Companies facing information overload

Companies facing information overload

And IT may be making the problem worse

Delegates at Storage Expo in Olympia have been hearing today how information overload is creating a potentially unsolvable problem for storage systems.

The amount of data being stored by businesses is rising exponentially, but systems to manage the information are not in place. The problem is exacerbated by regulations demanding ever more data retention.

"This idea of just keeping everything is not going to work," said Bob Plumridge, member of the board of directors for the Storage Industry Networking Association (SNIA).

"Companies doing this will run out of steam in the next few years. You cannot just keep throwing more hardware at this problem."

Plumridge explained that an averaged-sized company now stores around two petabytes of data.

If this had to be migrated it would take about six months of data processing.
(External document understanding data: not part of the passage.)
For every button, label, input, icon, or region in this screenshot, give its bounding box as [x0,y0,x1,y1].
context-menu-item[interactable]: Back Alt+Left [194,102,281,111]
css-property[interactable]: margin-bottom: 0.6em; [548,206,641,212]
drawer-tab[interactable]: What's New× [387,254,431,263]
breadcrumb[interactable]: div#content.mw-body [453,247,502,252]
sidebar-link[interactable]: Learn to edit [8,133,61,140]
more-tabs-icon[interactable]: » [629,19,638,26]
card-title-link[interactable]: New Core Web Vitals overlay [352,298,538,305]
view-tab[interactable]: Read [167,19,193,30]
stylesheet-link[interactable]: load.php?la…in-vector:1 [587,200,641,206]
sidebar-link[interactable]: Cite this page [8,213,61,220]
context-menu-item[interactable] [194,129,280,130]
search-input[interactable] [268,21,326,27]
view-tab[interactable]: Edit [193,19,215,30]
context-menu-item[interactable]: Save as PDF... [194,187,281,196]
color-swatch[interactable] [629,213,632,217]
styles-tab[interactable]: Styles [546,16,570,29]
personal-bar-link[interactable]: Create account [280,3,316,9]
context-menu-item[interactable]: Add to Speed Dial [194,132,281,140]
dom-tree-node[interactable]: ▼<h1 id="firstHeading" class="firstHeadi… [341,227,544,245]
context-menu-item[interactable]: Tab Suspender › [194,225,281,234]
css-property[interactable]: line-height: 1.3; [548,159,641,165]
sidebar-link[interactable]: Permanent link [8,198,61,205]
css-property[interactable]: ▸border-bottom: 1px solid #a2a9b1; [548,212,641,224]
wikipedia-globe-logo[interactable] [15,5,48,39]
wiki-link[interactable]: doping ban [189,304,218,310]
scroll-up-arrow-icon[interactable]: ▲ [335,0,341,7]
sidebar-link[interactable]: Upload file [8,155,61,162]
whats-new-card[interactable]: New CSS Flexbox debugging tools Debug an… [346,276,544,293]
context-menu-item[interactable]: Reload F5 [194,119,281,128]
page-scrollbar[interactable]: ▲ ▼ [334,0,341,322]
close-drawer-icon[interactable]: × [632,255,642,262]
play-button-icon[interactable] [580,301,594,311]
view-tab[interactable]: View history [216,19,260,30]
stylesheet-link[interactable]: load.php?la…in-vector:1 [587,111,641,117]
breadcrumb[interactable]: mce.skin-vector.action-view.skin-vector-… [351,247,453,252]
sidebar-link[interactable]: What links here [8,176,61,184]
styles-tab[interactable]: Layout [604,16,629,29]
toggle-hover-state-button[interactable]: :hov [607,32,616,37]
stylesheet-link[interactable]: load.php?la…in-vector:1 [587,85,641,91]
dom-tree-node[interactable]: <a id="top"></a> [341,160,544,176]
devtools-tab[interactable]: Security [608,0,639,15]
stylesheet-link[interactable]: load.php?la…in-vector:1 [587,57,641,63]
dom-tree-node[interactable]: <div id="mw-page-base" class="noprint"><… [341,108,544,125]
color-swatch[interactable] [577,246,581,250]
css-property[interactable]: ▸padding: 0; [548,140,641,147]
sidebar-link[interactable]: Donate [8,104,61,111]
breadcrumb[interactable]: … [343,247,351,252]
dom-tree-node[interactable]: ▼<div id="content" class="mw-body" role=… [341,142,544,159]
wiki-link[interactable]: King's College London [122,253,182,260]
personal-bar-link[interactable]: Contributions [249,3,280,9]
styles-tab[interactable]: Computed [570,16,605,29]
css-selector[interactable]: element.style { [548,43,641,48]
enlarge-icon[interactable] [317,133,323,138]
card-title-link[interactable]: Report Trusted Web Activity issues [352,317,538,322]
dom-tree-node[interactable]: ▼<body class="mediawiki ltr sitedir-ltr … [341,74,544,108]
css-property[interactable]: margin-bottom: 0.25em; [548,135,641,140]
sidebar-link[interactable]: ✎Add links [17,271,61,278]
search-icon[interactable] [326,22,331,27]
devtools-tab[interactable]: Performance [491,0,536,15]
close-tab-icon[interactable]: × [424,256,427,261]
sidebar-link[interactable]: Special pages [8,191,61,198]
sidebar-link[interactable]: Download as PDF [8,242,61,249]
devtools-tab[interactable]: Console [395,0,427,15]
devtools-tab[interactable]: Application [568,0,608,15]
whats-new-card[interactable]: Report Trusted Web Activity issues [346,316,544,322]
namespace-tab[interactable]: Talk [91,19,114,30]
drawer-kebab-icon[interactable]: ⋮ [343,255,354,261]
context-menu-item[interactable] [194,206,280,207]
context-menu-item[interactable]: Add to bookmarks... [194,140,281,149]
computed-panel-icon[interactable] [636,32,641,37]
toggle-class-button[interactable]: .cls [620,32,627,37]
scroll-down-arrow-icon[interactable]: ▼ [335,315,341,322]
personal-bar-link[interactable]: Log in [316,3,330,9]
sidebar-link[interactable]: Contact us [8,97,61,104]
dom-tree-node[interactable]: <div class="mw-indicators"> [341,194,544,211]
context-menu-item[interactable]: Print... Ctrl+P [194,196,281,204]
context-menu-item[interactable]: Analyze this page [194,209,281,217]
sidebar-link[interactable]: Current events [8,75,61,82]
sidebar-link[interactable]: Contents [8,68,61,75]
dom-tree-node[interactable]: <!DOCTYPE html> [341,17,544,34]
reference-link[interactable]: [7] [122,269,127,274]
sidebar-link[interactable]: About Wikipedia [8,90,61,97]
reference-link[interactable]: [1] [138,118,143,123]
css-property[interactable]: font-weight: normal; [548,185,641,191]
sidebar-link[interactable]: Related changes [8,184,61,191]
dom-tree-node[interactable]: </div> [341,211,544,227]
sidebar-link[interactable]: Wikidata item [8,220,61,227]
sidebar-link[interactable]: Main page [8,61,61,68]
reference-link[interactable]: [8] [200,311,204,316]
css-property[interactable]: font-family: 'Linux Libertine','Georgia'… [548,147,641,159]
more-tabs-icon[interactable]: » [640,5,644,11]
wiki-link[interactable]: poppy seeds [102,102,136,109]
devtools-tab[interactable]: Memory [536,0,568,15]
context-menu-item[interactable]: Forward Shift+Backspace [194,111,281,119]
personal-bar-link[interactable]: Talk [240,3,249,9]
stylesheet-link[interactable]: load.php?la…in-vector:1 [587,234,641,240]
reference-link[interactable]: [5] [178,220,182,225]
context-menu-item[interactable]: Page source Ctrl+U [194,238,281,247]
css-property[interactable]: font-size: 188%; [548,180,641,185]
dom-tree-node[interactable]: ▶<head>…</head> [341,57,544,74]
In 10 years' time, based on current predictions, this will rise to eight petabytes.

Plumridge warned that the hardware platforms on which much of this data is stored are proprietary, and that there is a danger that many companies selling these devices will have ceased trading in the future.

He described the experience of an oil company which found it cheaper to resurvey some areas because the cost of getting the data off old file systems and devices that were no longer supported was so high.

The answer lies not with IT, but with standards and processes, according to Plumridge.

The SNIA is working on a 100-year standard for data storage and retrieval based on logical standards and processes that allow interoperable data storage between devices.

"People in IT have a belief that IT itself will make things better," said Jon Collins, an analyst from Freeform Dynamics.

"Process is a prerequisite for successful storage, not just technology. I see too many companies complaining that they have been lied to by IT vendors, but they drank the Kool Aid and they cannot expect processes to just come out of nowhere."